Egypt’s Orascom may rise on listing in Dubai

 Shares in Egypt's Orascom Construction (OC) may rise as they start trading on NASDAQ Dubai on Monday after the company secured solid demand for its $185 million public offer.

OC sold 11 percent of its shares in the offer at a price of 108.71 pounds ($14.25) per share, and secured a dual listing on the Egyptian stock market and NASDAQ Dubai.

Trading in Dubai will start on Monday; the company has said trading in Cairo is expected to start between Monday and Wednesday this week, but it has not yet specified an exact date.

Brokerage Mubasher has set its target price for the stock at 134.75 pounds or $17.70, a 24 percent upside to the IPO price, using a slightly different exchange rate for the conversion into dollars.

"Securing vast contracts in the Middle East and North Africa region, particularly in Egypt, which is currently adopting mega projects, could accelerate OC's recovery and improve its profitability margins," it said.

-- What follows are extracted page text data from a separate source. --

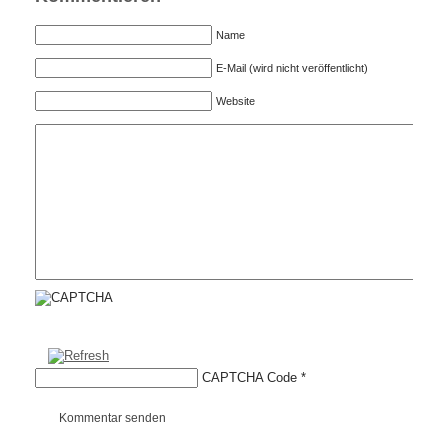
Name
E-Mail (wird nicht veröffentlicht)
Website
CAPTCHA Code
*
Kommentar senden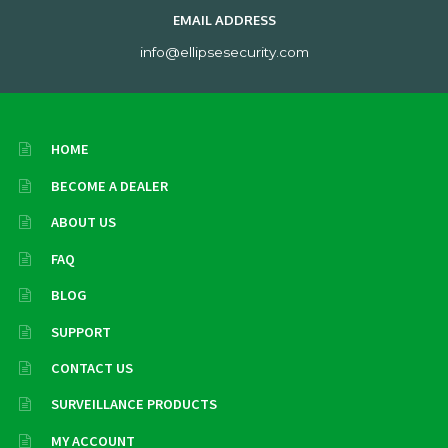
EMAIL ADDRESS
info@ellipsesecurity.com
HOME
BECOME A DEALER
ABOUT US
FAQ
BLOG
SUPPORT
CONTACT US
SURVEILLANCE PRODUCTS
MY ACCOUNT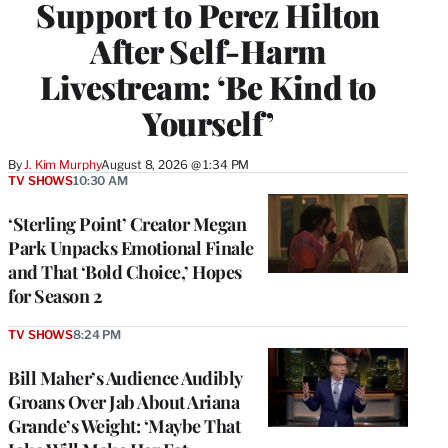
Support to Perez Hilton
After Self-Harm
Livestream: ‘Be Kind to
Yourself’
By
J. Kim Murphy
August 8, 2026 @ 1:34 PM
TV SHOWS
10:30 AM
‘Sterling Point’ Creator Megan
Park Unpacks Emotional Finale
and That ‘Bold Choice,’ Hopes
for Season 2
TV SHOWS
8:24 PM
Bill Maher’s Audience Audibly
Groans Over Jab About Ariana
Grande’s Weight: ‘Maybe That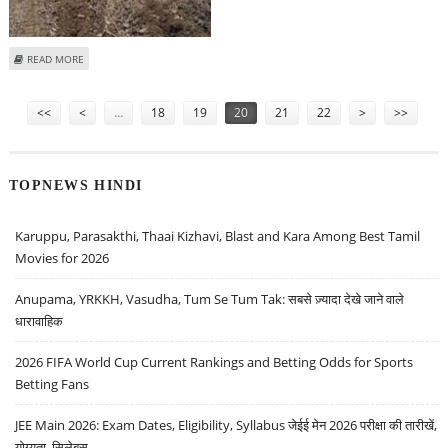
ABOUT JHARKHAND POLICE DESTROY OPIUM CROP
READ MORE
Pages
<<
<
…
18
19
20
21
22
>
>>
TOPNEWS HINDI
Karuppu, Parasakthi, Thaai Kizhavi, Blast and Kara Among Best Tamil
Movies for 2026
Anupama, YRKKH, Vasudha, Tum Se Tum Tak: सबसे ज़्यादा देखे जाने वाले
धारावाहिक
2026 FIFA World Cup Current Rankings and Betting Odds for Sports
Betting Fans
JEE Main 2026: Exam Dates, Eligibility, Syllabus जेईई मेन 2026 परीक्षा की तारीखें,
योग्यता, सिलेबस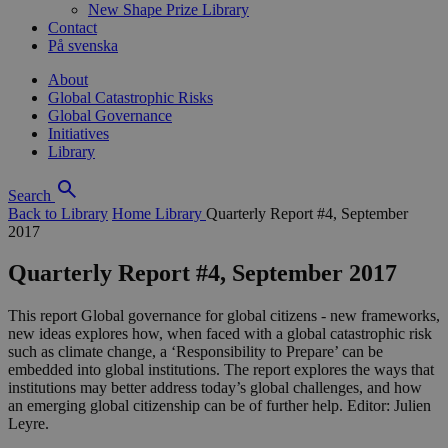
New Shape Prize Library
Contact
På svenska
About
Global Catastrophic Risks
Global Governance
Initiatives
Library
Search
Back to Library
Home
Library
Quarterly Report #4, September
2017
Quarterly Report #4, September 2017
This report Global governance for global citizens - new frameworks,
new ideas explores how, when faced with a global catastrophic risk
such as climate change, a ‘Responsibility to Prepare’ can be
embedded into global institutions. The report explores the ways that
institutions may better address today’s global challenges, and how
an emerging global citizenship can be of further help. Editor: Julien
Leyre.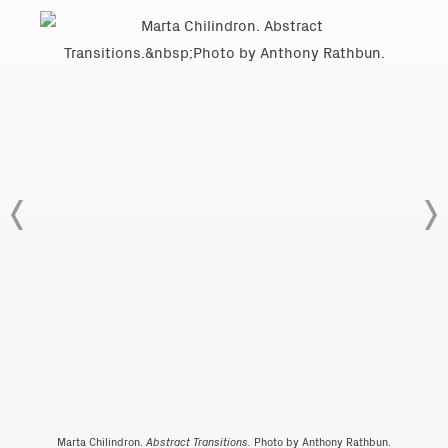
Marta Chilindron.
Abstract Transitions.
Photo by Anthony Rathbun.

"However, exposures to political instability in Egypt and low-margin contracts in the US are key risks," it added.

Egypt's government plans to present projects worth tens of billions of dollars at an investment summit this week. Among those, according to Egyptian media, is a plan to build a new $80 billion capital city from scratch.

OC, an engineering and building business controlled by Egypt's prominent Sawiris family, was once the biggest blue-chip stock on the Egyptian exchange. However, it effectively pulled out of the bourse in 2013 when another Sawiris company, Amsterdam-listed OCI NV, bought out the vast majority of its shares, leaving only a tiny free float in Cairo.

NASDAQ Dubai is the smaller of the emirate's two stock exchanges. Its latest listing was that of real estate investment trust Emirates REIT last year; the stock rose shortly after listing but has since suffered in the region-wide sell-off driven by oil's plunge.

Trading in Gulf bourses generally looks likely to be subdued on Monday, with oil prices soft and foreign equity markets under pressure because of expectations for a U.S. interest rate hike this summer.

However, Saudi Arabia may keep a relatively firm tone after Sunday's positive technical signal. The index rose 0.7 percent to 9,579 points in active trade, breaking resistance on the February peak of 9,544 points; it faces stronger resistance on its 200-day average, now at 9,664 points. Any break would suggest the market's longer-term uptrend might be resuming.